Otra limitación se debe a que, cuando hablamos de la eternidad, la entendemos desde nuestra medición del tiempo. «Eterno» es lo que dura para siempre. Es verdad; pero nuestra tendencia es unir casi inevitablemente «lo que dura siempre» a no hacer nada o aburrirse de hacer siempre lo mismo. Pero el Cielo no es eso. El Cielo es vida. Más aún, vida intensa y activa, en unión con Dios, que es la Vida, con mayúscula. Veremos a Dios, gozaremos de Dios, amaremos a Dios.

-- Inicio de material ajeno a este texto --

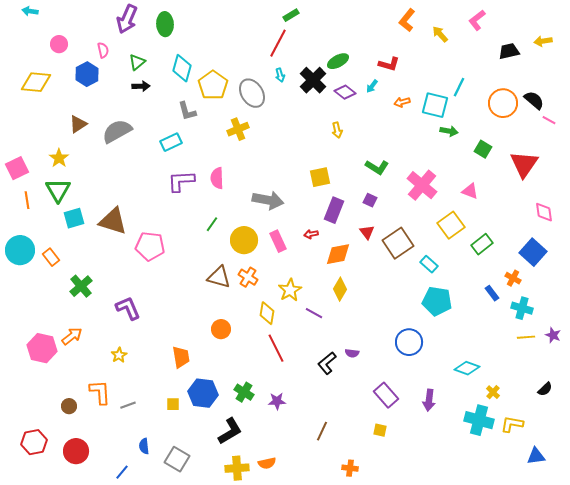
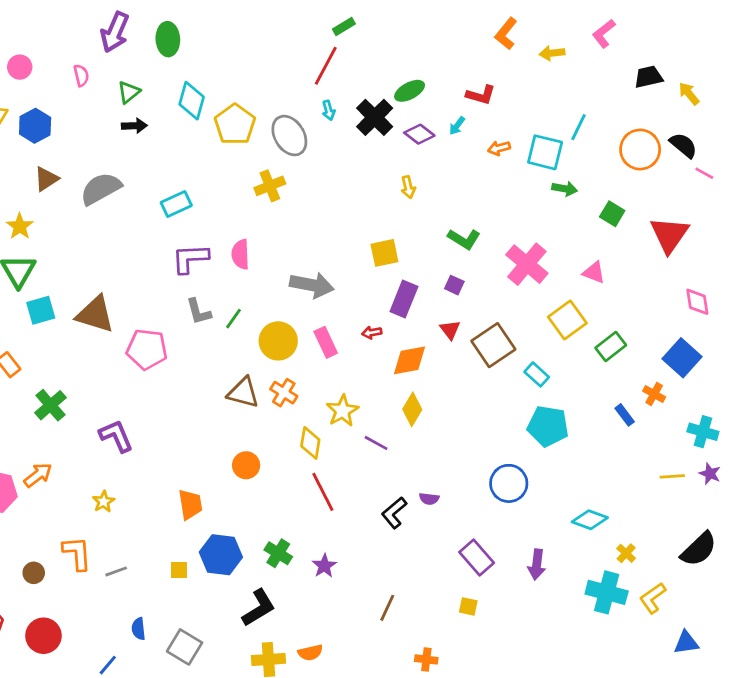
yellow arrow: (440, 34) -> (552, 53), turned -54
yellow arrow: (543, 41) -> (689, 94), moved, turned 60
blue hexagon: (87, 74) -> (35, 126), moved
gray L-shape: (187, 111) -> (199, 312), moved
cyan cross: (522, 308) -> (703, 432), moved
black semicircle: (545, 389) -> (699, 549), size x1.8
purple star: (277, 401) -> (324, 566), turned -30
yellow L-shape: (512, 424) -> (653, 598), turned -45

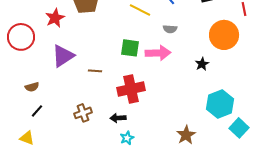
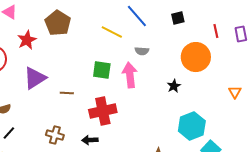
pink arrow: (158, 53) -> (130, 75), turned -95
brown cross: (83, 113) -> (55, 135), turned 36

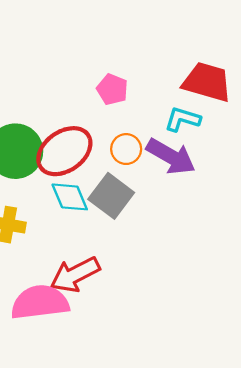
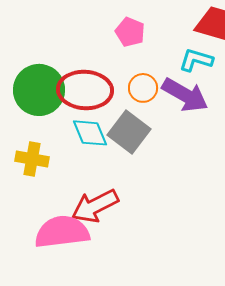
red ellipse: (64, 151) -> (85, 90), turned 38

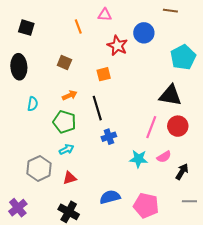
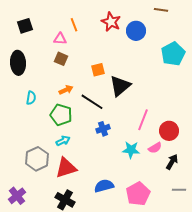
pink triangle: (105, 15) -> (60, 39), moved
black square: (26, 28) -> (25, 26), turned -35
red star: (117, 46) -> (111, 22), moved
black triangle: (170, 95) -> (120, 86), moved, turned -50
black line: (97, 108) -> (92, 102), turned -40
red circle: (178, 126) -> (169, 131), moved
red triangle: (70, 178) -> (66, 168), size x1.6
pink pentagon: (146, 206) -> (138, 194), turned 30

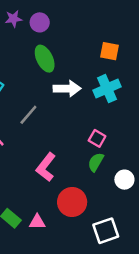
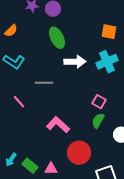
gray line: (28, 115) -> (44, 83), turned 48
pink L-shape: (46, 167) -> (58, 125), turned 95

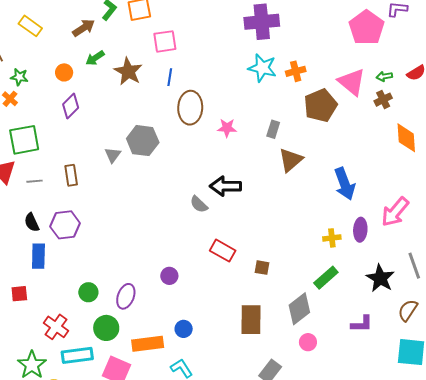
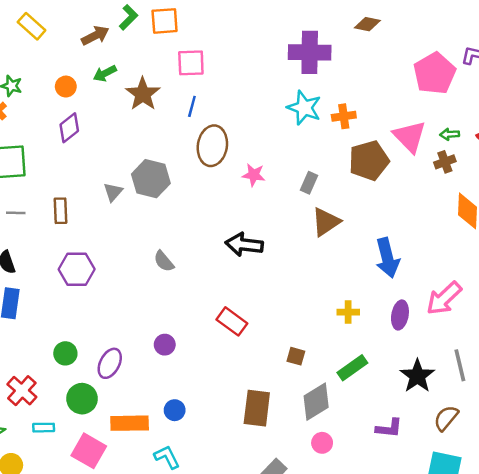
gray semicircle: (199, 204) -> (164, 261), moved
purple hexagon: (65, 225) -> (77, 269), moved
yellow cross: (332, 238) -> (348, 312), moved
brown square: (262, 268) -> (296, 356), moved
cyan rectangle: (77, 355) -> (44, 428), size x0.6

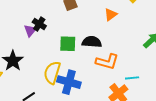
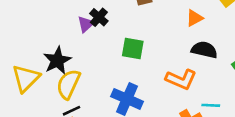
black semicircle: (92, 42) -> (204, 50), moved
yellow semicircle: (52, 73) -> (68, 84), moved

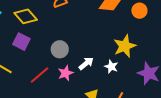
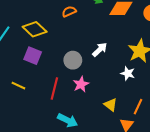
white arrow: (86, 63) -> (100, 50), moved
red line: (40, 75) -> (54, 89), turned -30

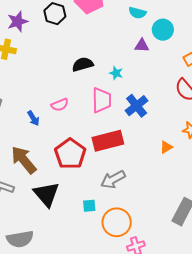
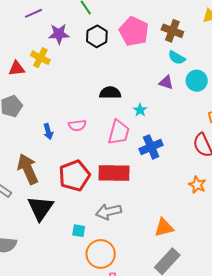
purple triangle: (142, 46) -> (166, 82), moved
orange triangle: (166, 147) -> (164, 228), moved, size x1.5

Lo decía muy bien san Agustín: El cielo no es la sucesión aburrida y monótona del «siempre lo mismo», sino que Dios, «este Bien que satisface siempre, producirá en nosotros un gozo siempre nuevo» (Sermón 362).

Eso es lo que hacen ahora los santos en el Cielo: adorar, alabar, amar a Dios y gozar de Dios. Y, en Dios y desde Dios, ayudarnos a nosotros para que un día los acompañemos en la gloria. Tiene razón la liturgia para invitarnos a la alegría al celebrar hoy la fiesta de todos los santos.

Acudamos a estos intercesores. ¿Cómo no va a recurrir un hijo a su madre, una esposa a su esposo, un hermano a otro hermano, un amigo a otro amigo? Por eso, al recordar hoy a nuestros antepasados, junto al recuerdo triste de estar separados, avivemos la alegría de sabernos unidos a ellos y ayudados por ellos.